Two years can change many things. The gigantic green tree near the bus stand died off leaving a big blue hole in its place. All of my friends left to different places, more scattered than before; across the globe. My office changed from a congested cubicle in Thane to this cabin in the 45th floor of Skyline Plaza, London. And here I am, thinking about my first love on the previous day of her marriage, about which I came to know only an hour back.

So I am going to call her today. Yes I think I should call her. After all, once I loved her more than anyone else in this world and her smallest worries were my largest concerns. I closed the mail window and took my cell phone and went outside to call her. I still store all the telephone numbers associated with her. Her own, her residence number, her dads’ and her moms’. I wanted to delete it all from my phone to stop myself from thinking about her but somehow I kept it till now. Did I still love her? Can I expect a miracle when I call her? That she will come back to me. What the fuck! What all am I thinking? It’s her marriage tomorrow.

A gentle breeze caressed the balcony while I stood near the parapet with my cell phone. I pressed the number key 3 for quite sometime. Shit! Though years passed, my thumb still remembers the shortcut I made to her number! The phone on the other end kept on ringing for some time before it was taken, as was the norm with her and then I heard a voice.


“Hello, this is Hari here. Am I talking to Neena?” I replied while I was trying to recognize her voice after a long time.

After a brief silence, she replied. “Hari… Yes it is me!”

“How are you, Neena?”

“I am fine, how are you?”

“I am fine too. It’s after a long time that we are talking to each other”


“What is his name?”



“So Hari, have you married?”

“No I haven’t”. My mind took me back time, to the table at the corner in our office canteen where Neena was asking me this.

“What will you do if we can’t get married to each other and I got married to someone else?”

“Hmm… difficult question; I’ll leave the country and won’t come back to this soil then” my reply was as careless as it could be.

“Oh I’m sorry.” Her reply brought me back to the present.

“Sorry? Why? I am outside the country now” I replied all of a sudden.

She was silent. Was she remembering our conversation at the canteen?

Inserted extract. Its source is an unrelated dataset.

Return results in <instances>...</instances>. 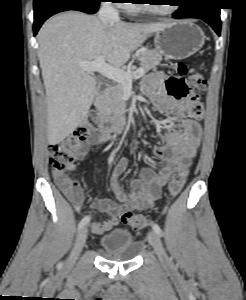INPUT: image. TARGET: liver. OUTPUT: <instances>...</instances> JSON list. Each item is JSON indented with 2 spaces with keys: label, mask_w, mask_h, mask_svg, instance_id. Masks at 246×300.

“I called you to wish you a happy married life. I came to know that tomorrow is your marriage”

“Thank you, Hari. But my marriage happened three weeks back”

“What” I was in a shock.

“But still, the wishes hold” I didn’t realize what I was saying. I was in a haze. The same haze I was in, two years back at the park in Vashi.

“Ok then, Bye”

“Bye”. And she kept the phone down.

And that’s it. There was no office or balcony around but this demented flat in the Mumbai suburbs. I finished my story which my friend, my editor, Rohit has been asking me for more than a week to be published in his evening tabloid. Tomorrow it will go to the press and will come out as those murky lifeless printed alphabets which lack the power to convey feelings. After all who wants to read it with that passion? The four pegs of Bacardi are still active in my stomach. And its heat added with my emotions put me in to a bizarre state where there was only me. And at a distance I saw a disappearing shadow.